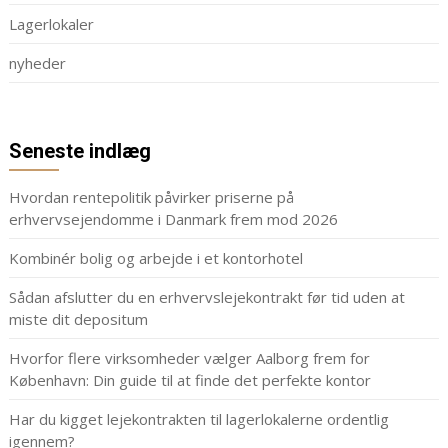
Lagerlokaler
nyheder
Seneste indlæg
Hvordan rentepolitik påvirker priserne på
erhvervsejendomme i Danmark frem mod 2026
Kombinér bolig og arbejde i et kontorhotel
Sådan afslutter du en erhvervslejekontrakt før tid uden at
miste dit depositum
Hvorfor flere virksomheder vælger Aalborg frem for
København: Din guide til at finde det perfekte kontor
Har du kigget lejekontrakten til lagerlokalerne ordentlig
igennem?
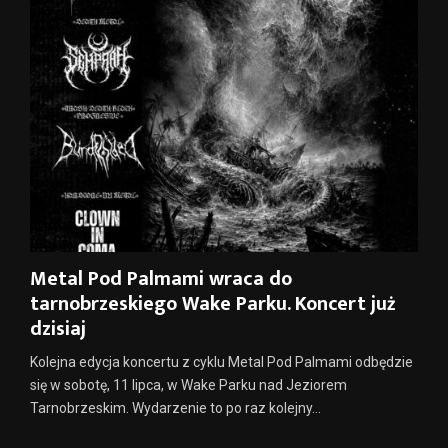
Metal Pod Palmami wraca do
tarnobrzeskiego Wake Parku. Koncert już
dzisiaj
Kolejna edycja koncertu z cyklu Metal Pod Palmami odbędzie
się w sobotę, 11 lipca, w Wake Parku nad Jeziorem
Tarnobrzeskim. Wydarzenie to po raz kolejny...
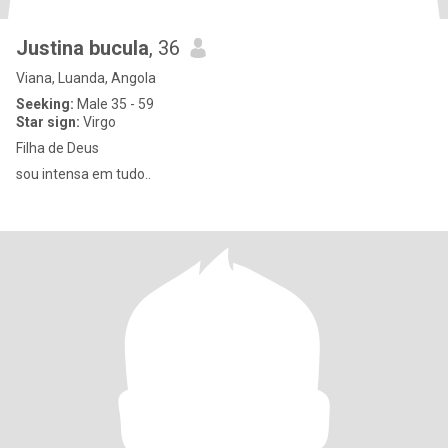
Justina bucula
, 36
Viana, Luanda, Angola
Seeking:
Male 35 - 59
Star sign:
Virgo
Filha de Deus
sou intensa em tudo..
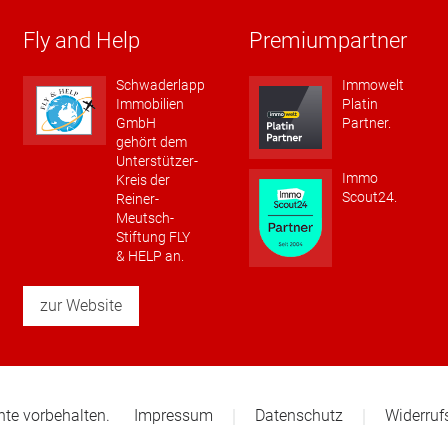
Fly and Help
Premiumpartner
Schwaderlapp
Immowelt
Immobilien
Platin
GmbH
Partner.
gehört dem
Unterstützer-
Immo
Kreis der
Scout24.
Reiner-
Meutsch-
Stiftung FLY
& HELP an.
zur Website
te vorbehalten.
Impressum
Datenschutz
Widerruf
· · · · · · ·
The listing above is to be retyped word for word, with the pictures omitted.

#### [Problem solution]
Lagerlokaler
nyheder
Seneste indlæg
Hvordan rentepolitik påvirker priserne på
erhvervsejendomme i Danmark frem mod 2026
Kombinér bolig og arbejde i et kontorhotel
Sådan afslutter du en erhvervslejekontrakt før tid uden at
miste dit depositum
Hvorfor flere virksomheder vælger Aalborg frem for
København: Din guide til at finde det perfekte kontor
Har du kigget lejekontrakten til lagerlokalerne ordentlig
igennem?
Metal Pod Palmami wraca do
tarnobrzeskiego Wake Parku. Koncert już
dzisiaj
Kolejna edycja koncertu z cyklu Metal Pod Palmami odbędzie
się w sobotę, 11 lipca, w Wake Parku nad Jeziorem
Tarnobrzeskim. Wydarzenie to po raz kolejny...
Justina bucula
, 36
Viana, Luanda, Angola
Seeking:
Male 35 - 59
Star sign:
Virgo
Filha de Deus
sou intensa em tudo..
Fly and Help
Premiumpartner
Schwaderlapp
Immowelt
Immobilien
Platin
GmbH
Partner.
gehört dem
Unterstützer-
Immo
Kreis der
Scout24.
Reiner-
Meutsch-
Stiftung FLY
& HELP an.
zur Website
te vorbehalten.
Impressum
Datenschutz
Widerruf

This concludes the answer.